Remember  ALL wild game should be frozen before any cooking/processing per USDA recommendations... (in here somewhere... won't hurt to read it all..)
http://www.foodsafetyservices.org/download.html


----------



## bbally (Oct 30, 2009)

Get your larding needle out and lard the thing.  Then you can smoke it.

Need to know what roast it is?  Shoulder, haunch?  Makes a difference on what you can do for length of time.

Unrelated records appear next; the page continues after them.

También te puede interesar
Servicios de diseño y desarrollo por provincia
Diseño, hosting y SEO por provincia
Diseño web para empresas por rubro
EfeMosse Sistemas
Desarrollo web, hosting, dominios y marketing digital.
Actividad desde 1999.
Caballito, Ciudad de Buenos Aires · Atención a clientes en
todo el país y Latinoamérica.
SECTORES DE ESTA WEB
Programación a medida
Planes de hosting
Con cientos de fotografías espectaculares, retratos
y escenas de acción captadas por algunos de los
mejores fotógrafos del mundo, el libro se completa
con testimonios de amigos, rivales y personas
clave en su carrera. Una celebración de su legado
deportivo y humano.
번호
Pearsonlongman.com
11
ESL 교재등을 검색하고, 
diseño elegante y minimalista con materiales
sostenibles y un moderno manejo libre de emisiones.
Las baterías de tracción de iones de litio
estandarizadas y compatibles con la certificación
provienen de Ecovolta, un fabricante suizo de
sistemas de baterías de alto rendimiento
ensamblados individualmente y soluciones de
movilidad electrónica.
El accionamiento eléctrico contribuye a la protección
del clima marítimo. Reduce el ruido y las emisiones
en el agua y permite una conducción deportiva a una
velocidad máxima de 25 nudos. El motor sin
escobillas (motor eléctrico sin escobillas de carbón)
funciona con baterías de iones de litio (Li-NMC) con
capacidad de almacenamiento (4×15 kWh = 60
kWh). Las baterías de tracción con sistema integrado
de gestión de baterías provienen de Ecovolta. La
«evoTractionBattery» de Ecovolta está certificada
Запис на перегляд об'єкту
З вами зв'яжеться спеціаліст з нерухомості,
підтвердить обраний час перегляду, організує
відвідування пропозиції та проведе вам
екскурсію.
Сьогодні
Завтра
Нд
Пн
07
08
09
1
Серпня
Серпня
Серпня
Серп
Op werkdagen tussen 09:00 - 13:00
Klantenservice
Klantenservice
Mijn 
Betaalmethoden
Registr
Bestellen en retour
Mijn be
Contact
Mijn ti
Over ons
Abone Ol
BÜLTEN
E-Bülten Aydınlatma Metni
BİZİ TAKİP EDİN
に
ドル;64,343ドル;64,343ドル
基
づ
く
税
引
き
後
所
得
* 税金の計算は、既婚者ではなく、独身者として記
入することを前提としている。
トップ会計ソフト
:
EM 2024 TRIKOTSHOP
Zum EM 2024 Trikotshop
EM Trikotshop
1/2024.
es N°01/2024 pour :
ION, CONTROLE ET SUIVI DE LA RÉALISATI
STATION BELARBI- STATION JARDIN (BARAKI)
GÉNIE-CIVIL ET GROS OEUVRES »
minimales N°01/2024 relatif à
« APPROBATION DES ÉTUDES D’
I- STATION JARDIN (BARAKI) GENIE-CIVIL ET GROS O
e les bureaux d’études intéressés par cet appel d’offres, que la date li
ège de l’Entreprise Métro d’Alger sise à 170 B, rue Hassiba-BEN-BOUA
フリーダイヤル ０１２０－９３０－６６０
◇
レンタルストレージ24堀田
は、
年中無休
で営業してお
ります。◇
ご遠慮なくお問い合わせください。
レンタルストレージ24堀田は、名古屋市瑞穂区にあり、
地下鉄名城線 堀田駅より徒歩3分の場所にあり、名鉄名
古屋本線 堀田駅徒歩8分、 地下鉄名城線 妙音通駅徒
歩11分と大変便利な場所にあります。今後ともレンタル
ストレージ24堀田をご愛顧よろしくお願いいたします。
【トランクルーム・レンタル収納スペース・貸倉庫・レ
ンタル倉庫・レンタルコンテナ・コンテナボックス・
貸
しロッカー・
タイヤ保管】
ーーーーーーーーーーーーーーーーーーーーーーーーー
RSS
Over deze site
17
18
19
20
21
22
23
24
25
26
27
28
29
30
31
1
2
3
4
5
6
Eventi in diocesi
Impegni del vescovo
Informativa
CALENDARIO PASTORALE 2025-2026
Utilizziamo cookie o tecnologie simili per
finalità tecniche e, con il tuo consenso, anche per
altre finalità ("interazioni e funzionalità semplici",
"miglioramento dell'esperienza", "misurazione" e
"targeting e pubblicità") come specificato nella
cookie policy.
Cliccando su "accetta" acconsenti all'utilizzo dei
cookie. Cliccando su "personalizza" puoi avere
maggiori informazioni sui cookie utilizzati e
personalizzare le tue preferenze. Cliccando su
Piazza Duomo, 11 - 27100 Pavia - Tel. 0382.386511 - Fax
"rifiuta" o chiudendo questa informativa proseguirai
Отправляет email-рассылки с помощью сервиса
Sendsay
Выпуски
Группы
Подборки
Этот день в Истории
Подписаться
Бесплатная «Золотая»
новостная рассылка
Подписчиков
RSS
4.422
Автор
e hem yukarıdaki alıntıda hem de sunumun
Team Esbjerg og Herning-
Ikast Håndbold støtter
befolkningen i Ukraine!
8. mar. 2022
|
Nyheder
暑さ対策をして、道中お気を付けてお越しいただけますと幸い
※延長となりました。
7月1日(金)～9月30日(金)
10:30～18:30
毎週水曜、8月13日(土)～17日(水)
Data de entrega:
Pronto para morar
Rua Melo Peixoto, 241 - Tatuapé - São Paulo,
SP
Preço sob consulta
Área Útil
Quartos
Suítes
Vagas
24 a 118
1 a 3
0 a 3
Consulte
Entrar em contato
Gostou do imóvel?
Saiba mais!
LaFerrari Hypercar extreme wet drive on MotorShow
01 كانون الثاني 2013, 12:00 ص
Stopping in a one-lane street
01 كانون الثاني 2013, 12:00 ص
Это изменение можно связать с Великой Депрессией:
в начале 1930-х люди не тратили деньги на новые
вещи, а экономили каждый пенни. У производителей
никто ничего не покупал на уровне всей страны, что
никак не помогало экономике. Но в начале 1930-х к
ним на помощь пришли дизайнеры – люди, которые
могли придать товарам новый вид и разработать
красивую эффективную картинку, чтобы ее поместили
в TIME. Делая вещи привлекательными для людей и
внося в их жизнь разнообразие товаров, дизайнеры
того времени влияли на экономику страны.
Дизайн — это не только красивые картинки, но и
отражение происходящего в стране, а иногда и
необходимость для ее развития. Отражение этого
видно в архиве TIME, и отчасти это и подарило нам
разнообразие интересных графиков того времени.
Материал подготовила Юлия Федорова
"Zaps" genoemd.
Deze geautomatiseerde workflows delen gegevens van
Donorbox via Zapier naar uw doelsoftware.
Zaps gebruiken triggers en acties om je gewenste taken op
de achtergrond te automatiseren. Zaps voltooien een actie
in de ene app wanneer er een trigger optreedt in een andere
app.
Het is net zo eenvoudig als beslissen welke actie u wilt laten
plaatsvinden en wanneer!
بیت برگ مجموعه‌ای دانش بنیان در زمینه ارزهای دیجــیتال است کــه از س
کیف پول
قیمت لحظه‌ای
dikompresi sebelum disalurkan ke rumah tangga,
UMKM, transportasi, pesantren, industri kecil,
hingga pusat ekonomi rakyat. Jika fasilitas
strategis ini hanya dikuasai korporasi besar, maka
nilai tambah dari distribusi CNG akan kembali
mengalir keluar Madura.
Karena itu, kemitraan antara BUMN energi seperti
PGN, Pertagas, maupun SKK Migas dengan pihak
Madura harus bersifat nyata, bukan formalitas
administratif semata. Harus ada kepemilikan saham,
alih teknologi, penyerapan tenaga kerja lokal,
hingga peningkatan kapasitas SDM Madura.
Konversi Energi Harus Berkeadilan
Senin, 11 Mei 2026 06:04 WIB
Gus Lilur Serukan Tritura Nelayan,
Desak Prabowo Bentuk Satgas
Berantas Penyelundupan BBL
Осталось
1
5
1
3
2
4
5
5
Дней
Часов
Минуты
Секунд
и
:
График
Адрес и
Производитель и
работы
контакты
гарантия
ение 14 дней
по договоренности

But lard the thing you won't be sorry.


----------



## swine-n-shine (Nov 5, 2009)

Cooked the elk on Saturday morning and I know if theres no pics it didn't happen so here they are. Turned out great. Cooked it to 155* internal, foiled, put it in a cooler. Boss appeared to be happy on monday.


----------



## beer-b-q (Nov 5, 2009)

Looks Great...


----------



## hdsmoke (Nov 5, 2009)

Really?  Why?  Its organic, hormone free!  I have eaten plenty of fresh (as in skinned, backstrap cut out, and thrown on grill) med-rare venison many times as well as wild duck skinned and grilled.  Never sick, and still kickin.


----------



## richtee (Nov 5, 2009)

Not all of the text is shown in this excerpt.